Gatekeepers: The Traffic Controllers of the Gnome Village

Processes that protect the system from the outside world, and from itself

Posted: 2025-12-08

Categories: development , Erlang , Processes , Archetypes , Gatekeepers

The Gatekeeper Gnome

Gatekeepers: The Traffic Controllers of the Gnome Village

In every gnome village you eventually discover a small, serious-looking gnome standing on a bridge, holding a sign.

You Shall Not Pass!

He is not there to forward messages. He is not there to do work. He is there to limit how much chaos reaches the rest of the village.

That gnome is the Gatekeeper.

Gatekeepers control flow: how fast, how often, and under what conditions messages move into the next part of the system. They protect scarce resources, absorb bursts, and stop cascading failures from spreading downstream.

A Gatekeeper is not a Router.

A Gatekeeper is not a Worker.

A Gatekeeper cares about when something happens, not just where it goes.

This post defines the Gatekeeper archetype, shows the common subtypes, and explains how to use them without accidentally turning them into bottlenecks.

What Is a Gatekeeper?

A Gatekeeper enforces one rule:

“Not everything gets through.
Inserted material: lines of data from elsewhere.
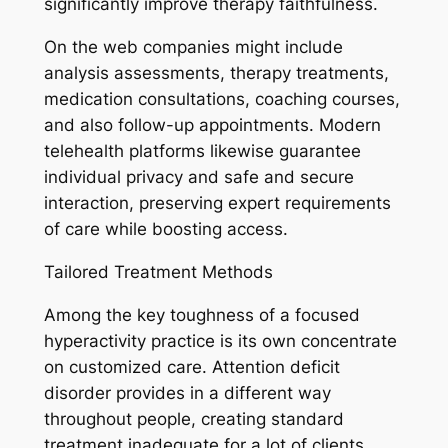
significantly improve therapy faithfulness.
On the web companies might include
analysis assessments, therapy treatments,
medication consultations, coaching courses,
and also follow-up appointments. Modern
telehealth platforms likewise guarantee
individual privacy and safe and secure
interaction, preserving expert requirements
of care while boosting access.
Tailored Treatment Methods
Among the key toughness of a focused
hyperactivity practice is its own concentrate
on customized care. Attention deficit
disorder provides in a different way
throughout people, creating standard
treatment inadequate for a lot of clients.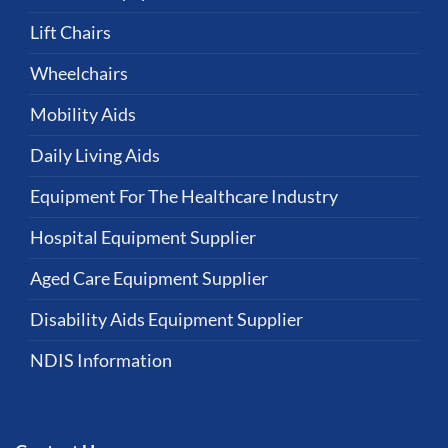
Lift Chairs
Wheelchairs
Mobility Aids
Daily Living Aids
Equipment For The Healthcare Industry
Hospital Equipment Supplier
Aged Care Equipment Supplier
Disability Aids Equipment Supplier
NDIS Information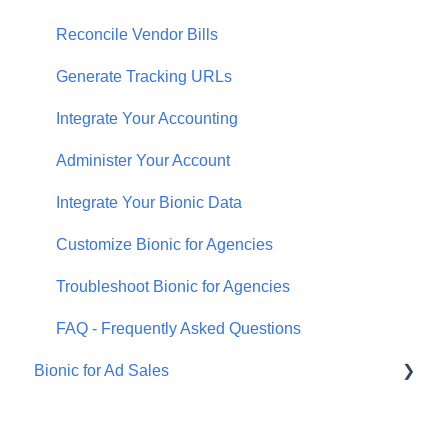
Reconcile Vendor Bills
Generate Tracking URLs
Integrate Your Accounting
Administer Your Account
Integrate Your Bionic Data
Customize Bionic for Agencies
Troubleshoot Bionic for Agencies
FAQ - Frequently Asked Questions
Bionic for Ad Sales
Bionic for Advertisers
Get Started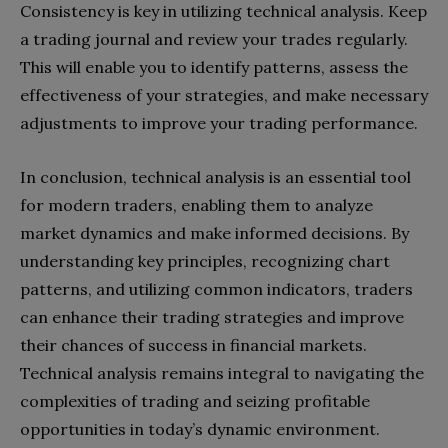
Consistency is key in utilizing technical analysis. Keep
a trading journal and review your trades regularly.
This will enable you to identify patterns, assess the
effectiveness of your strategies, and make necessary
adjustments to improve your trading performance.
In conclusion, technical analysis is an essential tool
for modern traders, enabling them to analyze
market dynamics and make informed decisions. By
understanding key principles, recognizing chart
patterns, and utilizing common indicators, traders
can enhance their trading strategies and improve
their chances of success in financial markets.
Technical analysis remains integral to navigating the
complexities of trading and seizing profitable
opportunities in today’s dynamic environment.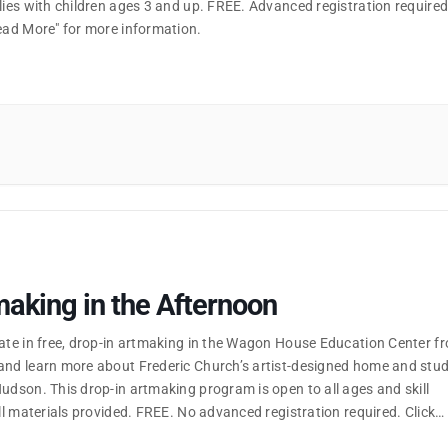
lies with children ages 3 and up. FREE. Advanced registration required
Read More" for more information.
aking in the Afternoon
pate in free, drop-in artmaking in the Wagon House Education Center f
and learn more about Frederic Church’s artist-designed home and stud
udson. This drop-in artmaking program is open to all ages and skill
all materials provided. FREE. No advanced registration required. Click
ore" for more information.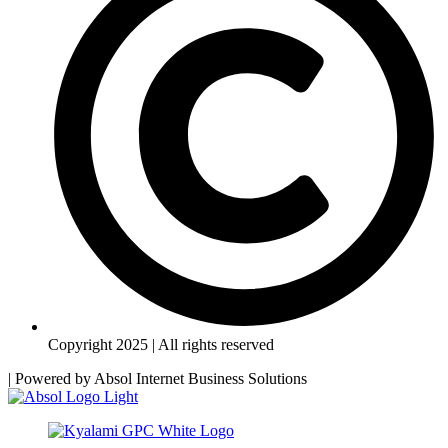
Copyright 2025 | All rights reserved
| Powered by
Absol Internet Business Solutions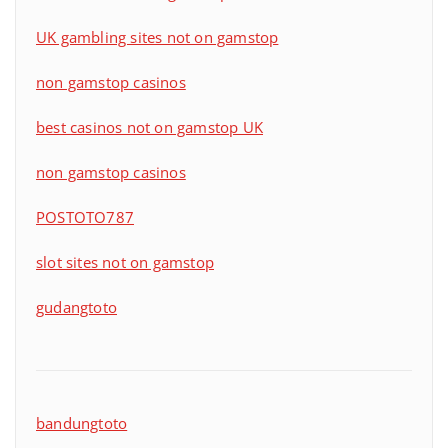
UK gambling sites not on gamstop
non gamstop casinos
best casinos not on gamstop UK
non gamstop casinos
POSTOTO787
slot sites not on gamstop
gudangtoto
bandungtoto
And not everything gets through at once.”

Where Workers do work and Routers forward messages, Gatekeepers regulate traffic:

They serialize or sequence flows.
They protect slow or fragile subsystems.
They turn unbounded input into bounded throughput.
They absorb bursts and provide backpressure.
They cut off failing downstream systems before everything collapses.

A Gatekeeper owns coordination, not domain state.

What Gatekeepers Are Not

To keep this archetype clean, two clarifications:

Not a Router

Gatekeepers do not:

decide destinations
classify messages
route between processes

A Router shapes direction. A Gatekeeper shapes rate and order.

Not a Resource Owner

Gatekeepers do not:

store domain data
own sessions or connections
maintain business invariants

A Resource Owner holds state. A Gatekeeper holds flow control.

Gatekeeper Subtypes

Gatekeepers appear in three main forms. Every one of them exists to prevent a subsystem from being overloaded or corrupted by timing.

1. Flow Controller

also called Sequencer or Coordinator

Ensures only one message at a time enters a subsystem. Useful when the target must process tasks in strict order or must not have concurrent invocations.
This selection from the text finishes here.